Welcoming / Friendly Dog

Welcoming Dog

Body Posture

  • Energetic but soft
  • Relaxed muscle tone
  • Bright soft eyes
  • Soft ears
  • A relaxed or wagging tail IN COMBINATION with these other cues

Behavior

  • Possible jumping
  • Running towards the target of their affection
  • Licking the target of their affection
  • Possible yipping or excited vocalizations
  • Rubbing against the target of their affection or attempting to “sit” on them (usually seen with dogs that experience anxiety)

Most Often Seen When…

  • A dog’s owner comes home from work!

When You Observe This, You Should…

  • Play, interact, and give your dog the love they are showing you! Just do your best to discourage undesirable behaviors like jumping!

 

Normal Dog Cues

“Normal” dog cues are cues to normal moods and behaviors that your dog experiences as a result of stimuli around him. Some of the differences between these cues can be quite subtle and when misread they can result in frustration for both you and your dog. Learn to look for these cues and understand what they mean.

 

Interest

Dog Showing Interest

Body Posture

  • The body can be hard or soft depending on the intensity of focus and the object of attention
  • A cocked head
  • Focused but generally soft gaze
  • Perked, attentive ears

Behavior

  • Head tilting
  • Pawing at an object of attention
  • Pulling towards the object of attention
  • Whining or yipping

Most Often Seen When…

  • Seen when a dog experiences something they find interesting or puzzling

When You Observe This, You Should…

  • Pay attention to what your dog is interested in. For example, your dog may be intrigued by a new noise you have made, this is nothing to be concerned over. However, your dog may also be interested and locked in on a squirrel at the park – something that may be of serious concern if your dog has a high prey drive!
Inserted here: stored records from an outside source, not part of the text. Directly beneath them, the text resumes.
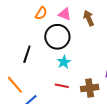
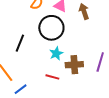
brown cross: (90, 88) -> (74, 65), moved

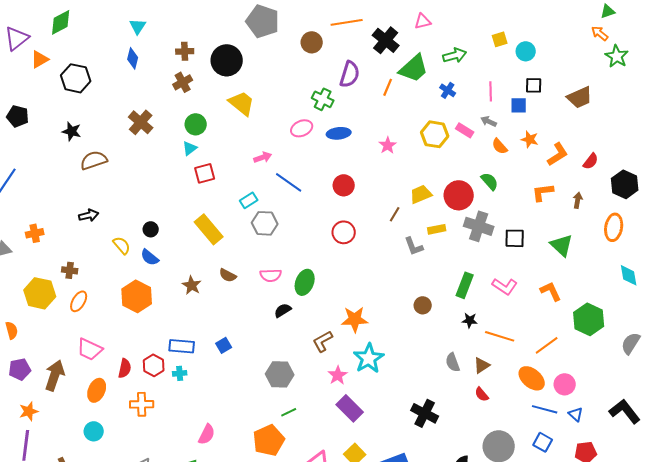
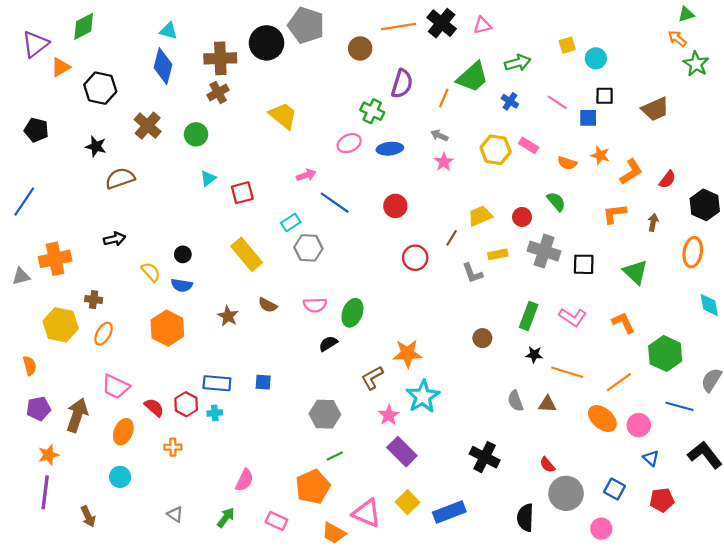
cyan triangle: (138, 26) -> (169, 31), turned -48
black cross: (386, 40) -> (442, 23), moved
brown cross: (185, 51) -> (220, 58), size x1.6
blue diamond: (133, 58) -> (163, 66), size x1.5
black circle: (227, 60) -> (267, 43), moved
pink line: (491, 91) -> (557, 102), turned -54
gray arrow: (489, 121) -> (439, 135), moved
brown cross: (141, 122) -> (148, 126), moved
green circle: (196, 124) -> (196, 134), moved
orange semicircle: (500, 146) -> (567, 163), turned -30
cyan triangle: (190, 148) -> (208, 178), moved
red circle: (459, 195) -> (522, 217), size x0.6
red circle: (344, 232) -> (415, 258), moved
orange cross: (35, 233) -> (55, 259), size x1.6
blue semicircle: (150, 257) -> (182, 285), turned -30
blue square: (224, 345) -> (263, 382), turned 35
brown triangle: (482, 365) -> (547, 404), turned 36
red semicircle: (125, 368) -> (154, 407), turned -60
red semicircle: (482, 394) -> (547, 465), moved
orange cross: (142, 404) -> (173, 447), size x0.7
blue line: (545, 409) -> (680, 406), moved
    If the target of your dog’s attention is undesirable, redirect their attention or move away from the target. If the target is of no consequence, allow your dog to investigate and discover for themselves – it’s a great way to promote intellectual stimulation!

 

Feeling Comfortable

Belly Rub

Body Posture

  • Soft and relaxed body
  • Possibly rolling over to expose the belly but WITHOUT signs of submission or fear
  • A soft and relaxed tail which may or may not wag
  • Soft eyes or even closed eyes!

Behavior

  • Begging for belly rubs!
  • Sleeping
  • Walking away or turning away from you
  • Turning the back to you

Most Often Seen When…

  • A dog is comfortable or at home, for example, when having “couch time” with their owner!

When You Observe This, You Should…

  • Be secure in the fact that your dog trusts you. If they’re begging for belly rubs, give them a rub!

 

Feeling Relaxed

Relaxation and being comfortable are two very similar scenarios. Generally what differs in these situations is the environment. Comfortable behavior is often assessed in a home or relationship scenario. Relaxation is often used to assess a dog’s response to an overall environment such as their mood or reaction to being at the dog park or being surrounded by new dogs.

Relaxed Dog

Body Posture

  • Soft and relaxed
  • Soft eyes or partially closed eyes
  • Lying down or walking at a “normal” pace while investigating their environment
  • A soft neutral tail

Behavior

  • Relaxed observation of their environment
  • No panting, repeated checking for their owner, shirking of other dogs or people, etc.

Most Often Seen When…

  • An older dog that is content with their life, their environment, and their companions. Imagine the old dog sitting on the porch watching the world go by and you have a relaxed dog.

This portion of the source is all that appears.